→ Exercise brief
Check each line of the listing below for the string "Nizarna", then copy every line that has it.

━━ Exercise data

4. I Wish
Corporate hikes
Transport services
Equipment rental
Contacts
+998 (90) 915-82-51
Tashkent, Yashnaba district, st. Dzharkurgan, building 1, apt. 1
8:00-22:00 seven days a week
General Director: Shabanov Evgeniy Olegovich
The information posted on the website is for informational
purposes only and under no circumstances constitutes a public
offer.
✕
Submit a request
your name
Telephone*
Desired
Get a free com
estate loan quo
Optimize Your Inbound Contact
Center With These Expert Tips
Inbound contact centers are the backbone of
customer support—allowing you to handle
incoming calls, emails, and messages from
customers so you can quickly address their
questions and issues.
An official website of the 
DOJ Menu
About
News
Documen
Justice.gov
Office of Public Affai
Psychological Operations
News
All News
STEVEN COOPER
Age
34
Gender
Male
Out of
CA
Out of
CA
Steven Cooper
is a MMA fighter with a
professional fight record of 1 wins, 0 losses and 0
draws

━━━━
━━ Exercise data

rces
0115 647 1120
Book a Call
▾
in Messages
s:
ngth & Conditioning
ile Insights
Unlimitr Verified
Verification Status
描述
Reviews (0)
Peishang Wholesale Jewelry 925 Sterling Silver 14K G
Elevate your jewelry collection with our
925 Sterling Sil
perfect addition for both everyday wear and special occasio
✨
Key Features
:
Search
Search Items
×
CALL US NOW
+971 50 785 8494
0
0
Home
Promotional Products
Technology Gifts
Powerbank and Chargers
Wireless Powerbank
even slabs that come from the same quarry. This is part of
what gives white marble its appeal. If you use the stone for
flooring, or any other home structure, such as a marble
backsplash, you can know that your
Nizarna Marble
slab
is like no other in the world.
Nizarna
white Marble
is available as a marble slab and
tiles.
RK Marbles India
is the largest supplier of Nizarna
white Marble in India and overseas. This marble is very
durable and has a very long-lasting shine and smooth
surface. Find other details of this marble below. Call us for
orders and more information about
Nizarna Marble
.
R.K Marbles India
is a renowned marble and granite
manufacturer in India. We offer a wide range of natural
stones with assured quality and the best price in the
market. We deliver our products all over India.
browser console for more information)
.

━━━━

→ Exercise response
Nizarna Marble
Nizarna
is the largest supplier of Nizarna
Nizarna Marble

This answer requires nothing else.